Arup organised an international design competition, and the jury chose an entry by Danish bridge architects Dissing+Weitling that called for two steel towers that would soar 298 metres above the entrance to the Rambler Channel. (By contrast, the towers of the Tsing Ma Bridge are 209 metres tall.) “We had to do quite a lot of changes, because in a design competition you only have a limited amount of time, you can only do so much,” says Hussein. “We always kept the basic form. But in terms of the engineering, the articulation, the deck spans, the way the cables were done, even the shape of the deck, we had to change because when we were investigating the performance in the typhoon we found there were problems.”
The bridge opened to traffic in 2009. It didn’t end up being the longest cable-stayed bridge in the world; it was beaten to the punch by the Sutong Yangtze River Bridge, which opened a year earlier in China’s Jiangsu province, with a span of 1,088 metres, compared to the Stonecutters’ 1,018 metres.
But Hussein takes satisfaction in knowing that the Stonecutters Bridge is particularly sophisticated in terms of its structure, even if it didn’t beat any world records. “It is a very, very robust design,” he says, noting that not only was it tested against severe winds, it is built to withstand a “one-in-10,000-year” earthquake. A dehumidifying system keeps corrosion at bay and a similar sensor system to the Tsing Ma Bridge monitors all aspects of the bridge’s performance. Like its suspension bridge sibling, the Stonecutters Bridge was built to last for a minimum of 120 years.
It was conceived not just as a bridge but as an icon. “It looks spectacular,” says Hussein. “There’s over 100 metres of stainless steel and it catches the sunlight coming off the South China Sea. It’s probably the last time someone would spend that much money on stainless steel.”
There are more bridges on the way.
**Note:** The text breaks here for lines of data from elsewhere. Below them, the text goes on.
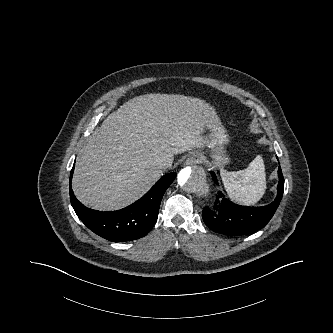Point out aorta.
Returning a JSON list of instances; mask_svg holds the SVG:
<instances>
[{
  "instance_id": "762f6f07",
  "label": "aorta",
  "mask_w": 333,
  "mask_h": 333,
  "mask_svg": "<svg viewBox=\"0 0 333 333\" xmlns=\"http://www.w3.org/2000/svg\"><path fill=\"white\" fill-rule=\"evenodd\" d=\"M177 184L181 190L193 197L207 200L211 187L206 172L199 166L185 167L177 175Z\"/></svg>"
}]
</instances>
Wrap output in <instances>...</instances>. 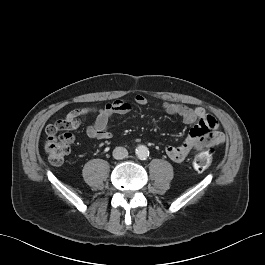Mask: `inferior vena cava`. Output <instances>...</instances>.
Returning <instances> with one entry per match:
<instances>
[{"instance_id":"inferior-vena-cava-1","label":"inferior vena cava","mask_w":265,"mask_h":265,"mask_svg":"<svg viewBox=\"0 0 265 265\" xmlns=\"http://www.w3.org/2000/svg\"><path fill=\"white\" fill-rule=\"evenodd\" d=\"M128 156V151L124 147H116L113 150V157L117 160L124 159Z\"/></svg>"}]
</instances>
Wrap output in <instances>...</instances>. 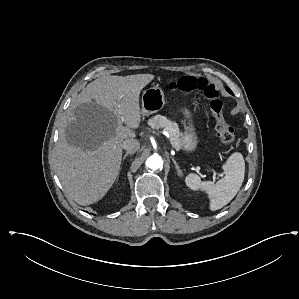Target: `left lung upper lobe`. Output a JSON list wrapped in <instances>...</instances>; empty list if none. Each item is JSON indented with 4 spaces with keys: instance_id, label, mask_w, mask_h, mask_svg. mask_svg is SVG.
Wrapping results in <instances>:
<instances>
[{
    "instance_id": "1",
    "label": "left lung upper lobe",
    "mask_w": 299,
    "mask_h": 299,
    "mask_svg": "<svg viewBox=\"0 0 299 299\" xmlns=\"http://www.w3.org/2000/svg\"><path fill=\"white\" fill-rule=\"evenodd\" d=\"M226 90L229 92V93H231L232 91L228 88V87H226Z\"/></svg>"
}]
</instances>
The Cross Bay Link is currently under construction across the mouth of Junk Bay, with a 200-metre-long double-arch steel bridge serving as the centrepiece. Hussein says two additional suspension bridges are also in the works for the area around Ma Wan. “It will be a fantastic collection – five major bridges in a small area. That beats New York,” he says. “And the topography is so fantastic with the hills all around. Unlike many other places, in Hong Kong you can see these bridges from high points and low points – from the tops of hills or tall buildings, from ships going underneath.”
Hong Kong may not yet be famous for its bridges, but give it time: this is a bridge city in the making.